While loading Table B, it invokes the system-defined sort utility and begins sorting deferred index updates generated by Step 1.
  3. When the sorting is complete, it invokes the Z command step to apply index updates.

Introducing the Major Sort Utilities
The sort utilities commonly used by CCA customer sites are DFSORT from IBM and SYNCSORT from Syncsort Incorporated. Both of these utilities provide a way to override sort control statements and parameters when the sort is invoked by a third-party job such as BATCH204. We suspect that other sort utilities, not mentioned here, offer the same functionality. The FILELOAD command passes a parameter list to the sort utility which controls a number of different sort functions.

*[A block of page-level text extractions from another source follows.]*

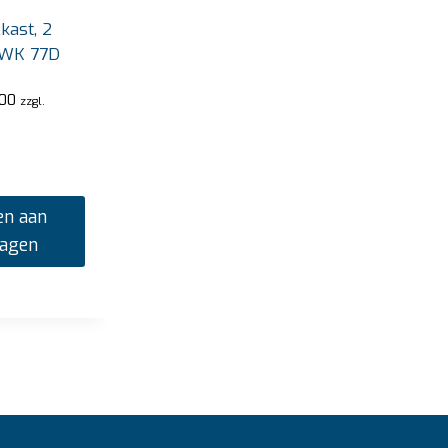
kast, 2
 WK 77D
,00
zzgl.
n aan
wagen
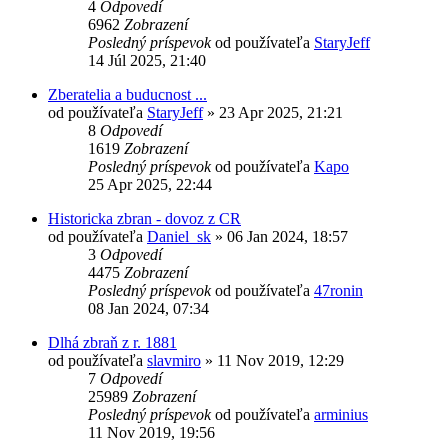
4
Odpovedí
6962
Zobrazení
Posledný príspevok
od používateľa
StaryJeff
14 Júl 2025, 21:40
Zberatelia a buducnost ...
od používateľa
StaryJeff
»
23 Apr 2025, 21:21
8
Odpovedí
1619
Zobrazení
Posledný príspevok
od používateľa
Kapo
25 Apr 2025, 22:44
Historicka zbran - dovoz z CR
od používateľa
Daniel_sk
»
06 Jan 2024, 18:57
3
Odpovedí
4475
Zobrazení
Posledný príspevok
od používateľa
47ronin
08 Jan 2024, 07:34
Dlhá zbraň z r. 1881
od používateľa
slavmiro
»
11 Nov 2019, 12:29
7
Odpovedí
25989
Zobrazení
Posledný príspevok
od používateľa
arminius
11 Nov 2019, 19:56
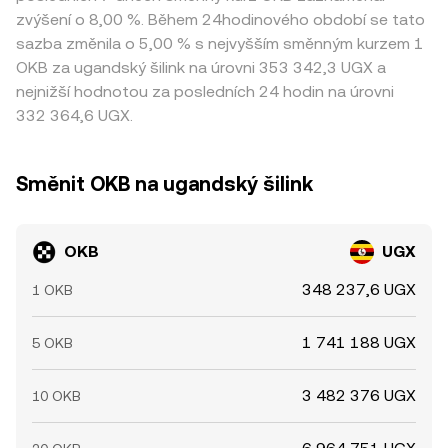
zvýšení o 8,00 %. Během 24hodinového období se tato
sazba změnila o 5,00 % s nejvyšším směnným kurzem 1
OKB za ugandský šilink na úrovni 353 342,3 UGX a
nejnižší hodnotou za posledních 24 hodin na úrovni
332 364,6 UGX.
Směnit OKB na ugandský šilink
OKB
UGX
348 237,6 UGX
1 OKB
1 741 188 UGX
5 OKB
3 482 376 UGX
10 OKB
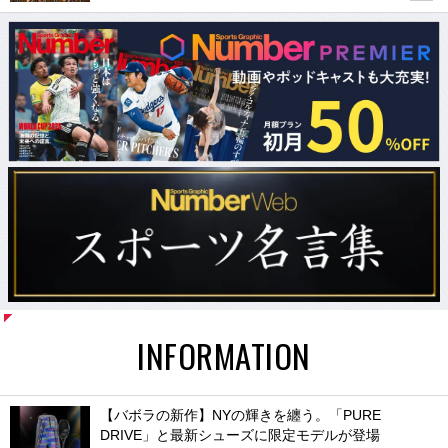
INFORMATION
【バボラの新作】NYの輝きを纏う。「PURE
DRIVE」と最新シューズに限定モデルが登場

The only sort parameter that can be overriden in the FILELOAD command itself is the default sort space of 50000 bytes. However, there may be other parameters that you would like to override, in addition to overriding the the default sort space. For instance you may want to change the default prefix for the sort work ddnames from CCA1 to something more consistent with standards at your site. Or, you may want to provide an estimate on the number of records you expect to be sorted; this change alone can improve performance for most sort utilities. Or, you may want to specify the amount of dataspace, virtual storage to use for the sort.

Controlling the Sort
The IBM DFSORT utility allows the parameter list provided by BATCH204/FILELOAD to be overridden by parameters and options specified in the ddname=DFSPARM. SYNCSORT provides the same capability through the ddname=$ORTPARM. The following is an example using the ddname=DFSPARM under DFSORT.

//DFSPARM
SIZE=35M
OPTION, DSPSIZE=55,DYNALLOC=(SYSDA,4),FILSZ=E1600000,
LIST,LISTX,MSGPRT=ALL,MSGDDN=SORTMSGS,SORTDD=MINE

If this ddname is present in a BATCH204 job that also includes the FILELOAD command, the options and parameters in the DFSPARM stream will override those specified in the FILELOAD command and others provided in the parameter list passed by FILELOAD. In the previous example the following options and parameters were set:

Parameter setting Description
SIZE=35M The maximum amount of virtual storage to allocate above and below-the-line for sorting
DSPSIZE=55 The amount of virtual storage to allocate in a dataspace for sorting
DYNALLOC=(SYSDA,4) Dynamically allocate a maximum of four work datasets on SYSDA
FILSZ=E1600000 An estimate of the number of records that will be sorted
LIST,LISTX List all sort messages on the ddname=SORTMSGS
MSGPRT=ALL List all messages, both error and informational
MSGDDN=SORTMSGS The ddname where messages will print
SORTDD=MINE

Sort work ddnames will have this prefix. If you want to change sort work ddnames, you must provide one dummy DD with CCA1:

//CCA1WK01 DD DUMMY


Experimenting with the Reorganization Job
Some experimentation will be required to find the optimal combination of parameters and options that you provide to the sort utility. A few examples:

  File size estimate (FILSZ). An accurate estimate on the number of deferred index update records that will be sorted is critical in helping the sort utility calculate the number and size of sort work datasets to allocate and how much sorting can be done in memory. This estimate can be made from the histogram provided by FILELOAD:
   
LONGEST DEFERRED UPDATE LRECL=34   
RANGE OF LRECL NUMBER OF RECORDS
256-269 0
240-255 0
224-239 0
208-223 0
192-207 0
176-191 0
160-175 0
144-159 0
128-143 0
112-127 0
96-111 0
80- 95 0
64- 79 0
48- 63 0
32- 47 18407
1- 31 136012

The total number of deferred index update records to be sorted is the sum of the NUMBER OF RECORDS column. In the previous histogram, you could specify an estimate with FILSZ=E160000. Or, you could specify FILSZ=154419 for an exact count.

 
The proper mix of virtual storage and dataspace virtual storage which does not result in system paging. For example, if you set the SIZE parameter to 500M and you do not have adequate real memory, the sort might take longer due to system paging than if you made the SIZE parameter smaller or did not set it.
  The proper allocation for sort work datasets. You want enough disk storage at the right size. Even though the sort utilities try to do as much sorting as possible in memory, if the amount of memory is insufficient, sort work datasets on disk will be used. Hence, the sort work datasets need to know how big to be. In your testing you can let the sort utility figure out the number and size of the sort work datasets by providing an accurate estimate of the number of records to sort (FILSZ=En) and by setting the DYNALLOC parameter.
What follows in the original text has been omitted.